All of the departed passed away in 2008.

“We started these ceremonies (for the unclaimed) in 1896,” said Andrew Veis, an aide to Fourth District Supervisor Don Knabe. “These people were sick, poor, homeless, no family. Some could not afford to pay for the cremation. The county is their ultimate safety net. We can give them a decent and respectful burial.”

The numbers of the unclaimed are heartbreakingly steady. Last year, 1,698 such people were cremated here, the year before, 1,798. The cemetery must wait three years before burying unclaimed bodies.

Sometimes family members suffer the double pain of losing a loved one and not being able to pay for a funeral, and then don’t claim their loved because they’re too broke.

“It just doesn’t have to be that way,” said Stella Inouye, a financial services coordinator for the cemetery. “It costs $352 to bury and cremate someone taken from the county hospital and $466 if they pass away somewhere else.
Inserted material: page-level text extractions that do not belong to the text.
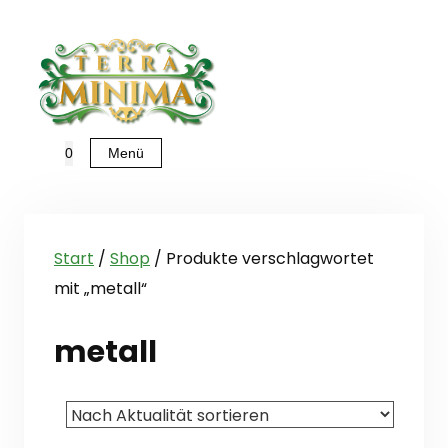
Zum
Inhalt
springen
Menü
0
Start
/
Shop
/ Produkte verschlagwortet
mit „metall“
metall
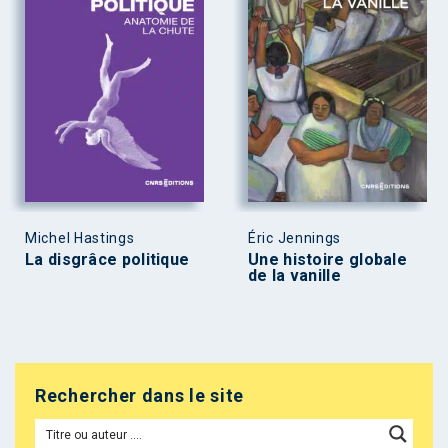
Michel Hastings
Éric Jennings
La disgrâce politique
Une histoire globale
de la vanille
Rechercher dans le site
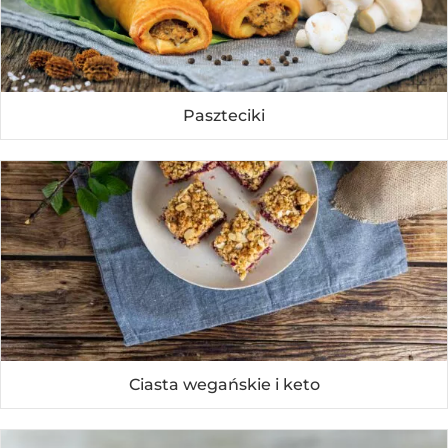
Paszteciki
Ciasta wegańskie i keto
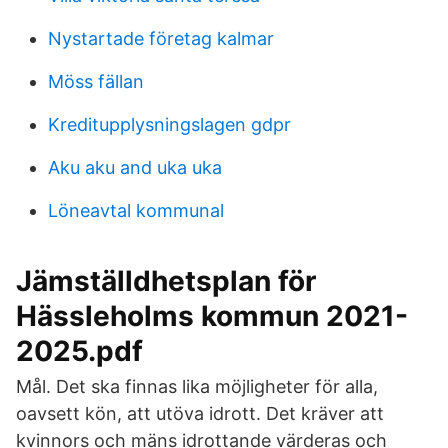
Nystartade företag kalmar
Möss fällan
Kreditupplysningslagen gdpr
Aku aku and uka uka
Löneavtal kommunal
Jämställdhetsplan för
Hässleholms kommun 2021-
2025.pdf
Mål. Det ska finnas lika möjligheter för alla,
oavsett kön, att utöva idrott. Det kräver att
kvinnors och mäns idrottande värderas och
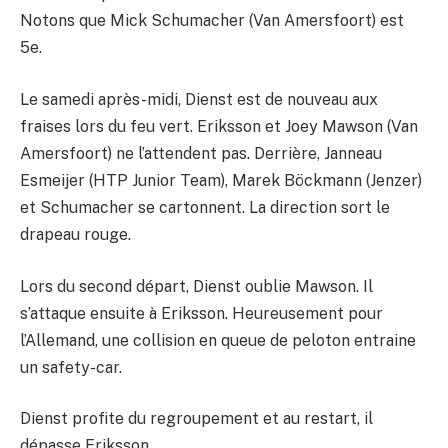
Notons que Mick Schumacher (Van Amersfoort) est
5e.
Le samedi après-midi, Dienst est de nouveau aux
fraises lors du feu vert. Eriksson et Joey Mawson (Van
Amersfoort) ne l’attendent pas. Derrière, Janneau
Esmeijer (HTP Junior Team), Marek Böckmann (Jenzer)
et Schumacher se cartonnent. La direction sort le
drapeau rouge.
Lors du second départ, Dienst oublie Mawson. Il
s’attaque ensuite à Eriksson. Heureusement pour
l’Allemand, une collision en queue de peloton entraine
un safety-car.
Dienst profite du regroupement et au restart, il
dépasse Eriksson.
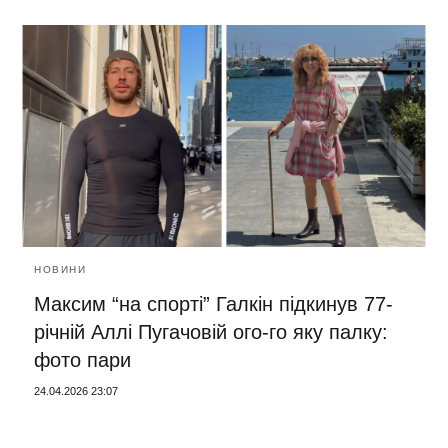
НОВИНИ
Максим “на спорті” Галкін підкинув 77-
річній Аллі Пугачовій ого-го яку палку:
фото пари
24.04.2026 23:07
But (family members) can write a hardship letter and get the fees waived”

About 15 people ringed the gravesite Wednesday, most of them volunteers or social workers from L.A’s downtown homeless community, Skid Row.

“These people may well have been guests at our soup kitchen or even at our house,” said Jeff Dietrich, from Hospitality Kitchen, which provides meals for people in need. “I feel like it’s kind of a poignant situation when there are so many unclaimed bodies to be buried and so many untold stories and so many disconnected people.

“I think the important thing for us is to just try in these last few hours of their earthly presence to be a presence to them and deeply connected.”

Chris Ponnet, spiritual director of care at the Los Angeles County and University of Southern California Medical Center, led the clergy.

“We gather in this sacred space where so many others are buried and trusting these nameless and named but unclaimed people into your embrace,” the chaplain said.

Other clergy offered blessings in Hindu, Buddhist and Jewish traditions.

“This is a day of eternal life,” began Rambhoeu Brinkmann in the Hindu tradition. “There will be for them all that they wish and more besides, in our presence.”

The ceremony ended quickly and the attendees left behind grave marker “2008,” adorned with a yellow bow and a small collection of flowers, including roses.